Album der Woche: Sampha – Process

Die Tür zum Inneren

Sampha Sisay hat seine Stimme schon vielen Songs geliehen: von SBTRKT bis Drake und Frank Ocean. Auf seinem Debütalbum „Process“ verarbeitet er den Tod seiner Mutter und macht sich Gedanken über die eigene Sterblichkeit. Aus solchen betrüblichen Themen macht Sampha großartige emotionale Electrosoul-Songs.

Auf der letzten Seite des Booklets strahlt der junge Sampha Sisay den Betrachter an. Er ist vielleicht sechs Jahre alt. Neben ihm steht seine Mutter, sie trägt eine grün-weiße Seidenbluse und lacht in die Kamera. Ihr hat der heute 27-Jährige sein Debütalbum Process gewidmet. Kurz nachdem er seine erste EP Sundanza veröffentlicht, wird bei ihr Krebs diagnostiziert, 2015 stirbt sie an der Krankheit. Und auch Sampha selbst hat mit Gesundheitsproblemen zu kämpfen: als er mit SBTRKT auf Tour ist, entdeckt er eine Geschwulst in seinem Hals. Trotz vieler Arztbesuche konnte die Ursache dafür bislang nicht geklärt werden. Erlebnisse wie diese verarbeitet Sampha in den Songs auf Process.

Klavier statt TV

Nachdem seine Familie aus Sierra Leone nach England übersiedelt, wächst Sampha Sisay im Südwesten Londons auf. Als er drei Jahre alt ist, bringt sein Vater ein Klavier mit nach Hause, damit sich seine Söhne mal mit etwas anderem beschäftigen als den ganzen Tag fernzusehen. Das funktioniert, vor allem Sampha verbringt viel Zeit an dem Instrument. Durch seine vier älteren Brüder entdeckt er Musik aller möglicher Stilrichungen: von den Strokes über Brian Eno bis Pavarotti und westafrikanischer Wassoulou-Musik.

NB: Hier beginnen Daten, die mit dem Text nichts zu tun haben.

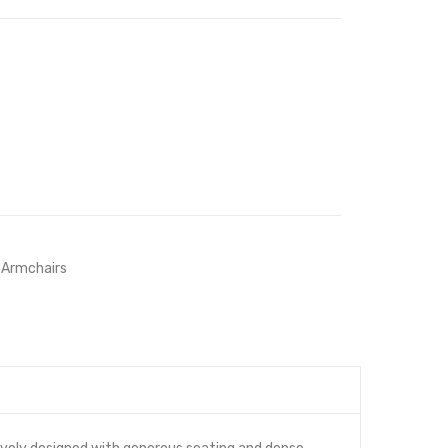
 Armchairs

Nach der Veröffentlichung seiner ersten EP 2010 hat er Gastauftritte bei Künstlern wie Drake, Kanye West und Solange. Er versucht einerseits seine Musikerkarriere voranzubringen, kümmert sich aber gleichzeitig um seine kranke Mutter. Songs wie (No One Knows Me) Like The Piano stammen aus dieser Zeit.

Klackernde Beats und große Gefühle

Angst, Trauer aber auch Liebe bestimmen die Songs auf Process. Sampha transportiert diese Gefühle vor allem mit seiner gleichzeitig rauen und sanften Falsettstimme. Mal nur von einem verträumten Klavier begleitet, mal von wild klackernden Beats umrahmt, steht sie im Mittelpunkt der Songs.

Trotz der betrüblichen Ereignisse, die Sampha in seinen Songs thematisiert – seine Musik ist alles andere als deprimierend. Wer sich vor großen Gefühlen nicht scheut, dem sei Process von Sampha wärmstens empfohlen.